Whenever a line in the listing contains "tankers", copy that line.

*** Opening RAW DATA ***

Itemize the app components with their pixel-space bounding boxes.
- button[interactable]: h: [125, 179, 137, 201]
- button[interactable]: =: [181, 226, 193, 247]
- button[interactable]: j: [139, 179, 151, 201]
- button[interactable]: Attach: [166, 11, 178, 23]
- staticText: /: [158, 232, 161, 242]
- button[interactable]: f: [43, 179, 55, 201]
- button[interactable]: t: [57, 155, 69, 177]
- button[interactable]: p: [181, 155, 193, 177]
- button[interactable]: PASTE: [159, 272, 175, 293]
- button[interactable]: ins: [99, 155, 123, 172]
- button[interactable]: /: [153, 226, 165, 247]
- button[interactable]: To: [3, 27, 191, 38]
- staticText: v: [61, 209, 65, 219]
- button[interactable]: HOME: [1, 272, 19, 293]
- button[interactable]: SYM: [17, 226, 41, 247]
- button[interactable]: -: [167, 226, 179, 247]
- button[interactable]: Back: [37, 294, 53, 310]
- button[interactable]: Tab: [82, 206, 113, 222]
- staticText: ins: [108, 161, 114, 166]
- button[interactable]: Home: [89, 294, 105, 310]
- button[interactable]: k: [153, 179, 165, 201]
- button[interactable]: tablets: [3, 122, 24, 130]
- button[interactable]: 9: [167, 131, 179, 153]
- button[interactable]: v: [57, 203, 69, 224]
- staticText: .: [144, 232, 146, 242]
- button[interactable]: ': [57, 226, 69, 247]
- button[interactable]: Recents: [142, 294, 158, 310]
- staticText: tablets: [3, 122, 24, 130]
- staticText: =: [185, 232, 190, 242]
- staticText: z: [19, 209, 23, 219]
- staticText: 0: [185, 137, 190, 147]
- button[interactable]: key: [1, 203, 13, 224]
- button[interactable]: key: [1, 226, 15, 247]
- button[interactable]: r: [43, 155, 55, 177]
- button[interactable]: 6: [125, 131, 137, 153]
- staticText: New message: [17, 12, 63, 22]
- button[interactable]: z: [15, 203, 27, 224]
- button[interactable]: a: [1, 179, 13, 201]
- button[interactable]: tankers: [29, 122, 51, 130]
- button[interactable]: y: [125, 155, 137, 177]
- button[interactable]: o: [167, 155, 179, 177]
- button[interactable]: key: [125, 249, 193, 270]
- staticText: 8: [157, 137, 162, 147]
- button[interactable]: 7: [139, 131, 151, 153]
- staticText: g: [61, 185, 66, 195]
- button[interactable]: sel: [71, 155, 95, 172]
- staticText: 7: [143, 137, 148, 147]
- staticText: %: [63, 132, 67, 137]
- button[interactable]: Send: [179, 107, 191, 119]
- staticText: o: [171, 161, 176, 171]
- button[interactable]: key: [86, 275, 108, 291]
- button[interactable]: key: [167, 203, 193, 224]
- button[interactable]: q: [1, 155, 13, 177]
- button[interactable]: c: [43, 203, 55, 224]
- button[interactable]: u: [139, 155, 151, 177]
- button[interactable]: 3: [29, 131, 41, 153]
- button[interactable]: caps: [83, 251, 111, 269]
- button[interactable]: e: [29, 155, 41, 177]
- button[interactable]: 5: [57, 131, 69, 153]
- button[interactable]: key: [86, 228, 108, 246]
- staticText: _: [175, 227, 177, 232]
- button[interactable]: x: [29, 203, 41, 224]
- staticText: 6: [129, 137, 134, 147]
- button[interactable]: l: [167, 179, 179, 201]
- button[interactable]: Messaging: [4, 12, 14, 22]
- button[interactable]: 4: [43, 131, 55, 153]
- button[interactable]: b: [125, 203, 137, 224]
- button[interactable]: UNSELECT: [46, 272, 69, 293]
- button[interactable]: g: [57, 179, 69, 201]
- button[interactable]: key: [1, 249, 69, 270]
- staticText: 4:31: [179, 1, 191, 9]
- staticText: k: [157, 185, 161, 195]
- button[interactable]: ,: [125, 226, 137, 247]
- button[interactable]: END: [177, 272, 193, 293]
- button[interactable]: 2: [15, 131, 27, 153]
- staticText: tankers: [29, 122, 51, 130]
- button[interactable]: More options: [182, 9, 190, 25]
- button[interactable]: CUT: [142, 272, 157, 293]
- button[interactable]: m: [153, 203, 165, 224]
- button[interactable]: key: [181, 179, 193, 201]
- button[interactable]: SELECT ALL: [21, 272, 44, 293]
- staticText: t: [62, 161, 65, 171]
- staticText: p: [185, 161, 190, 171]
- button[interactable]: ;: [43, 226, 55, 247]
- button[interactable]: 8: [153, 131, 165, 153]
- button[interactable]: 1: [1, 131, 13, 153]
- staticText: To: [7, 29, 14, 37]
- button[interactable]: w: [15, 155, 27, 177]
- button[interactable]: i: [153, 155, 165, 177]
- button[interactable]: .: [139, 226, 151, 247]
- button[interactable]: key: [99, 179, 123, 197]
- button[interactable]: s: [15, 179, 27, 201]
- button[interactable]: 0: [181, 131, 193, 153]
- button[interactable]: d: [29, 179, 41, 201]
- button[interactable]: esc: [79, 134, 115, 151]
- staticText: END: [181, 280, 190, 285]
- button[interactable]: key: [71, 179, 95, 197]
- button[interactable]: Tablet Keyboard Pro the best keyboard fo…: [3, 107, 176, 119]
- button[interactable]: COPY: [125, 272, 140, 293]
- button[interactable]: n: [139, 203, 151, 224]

*** Closing RAW DATA ***

ANSWER TO THIS PROBLEM:
- button[interactable]: tankers: [29, 122, 51, 130]
- staticText: tankers: [29, 122, 51, 130]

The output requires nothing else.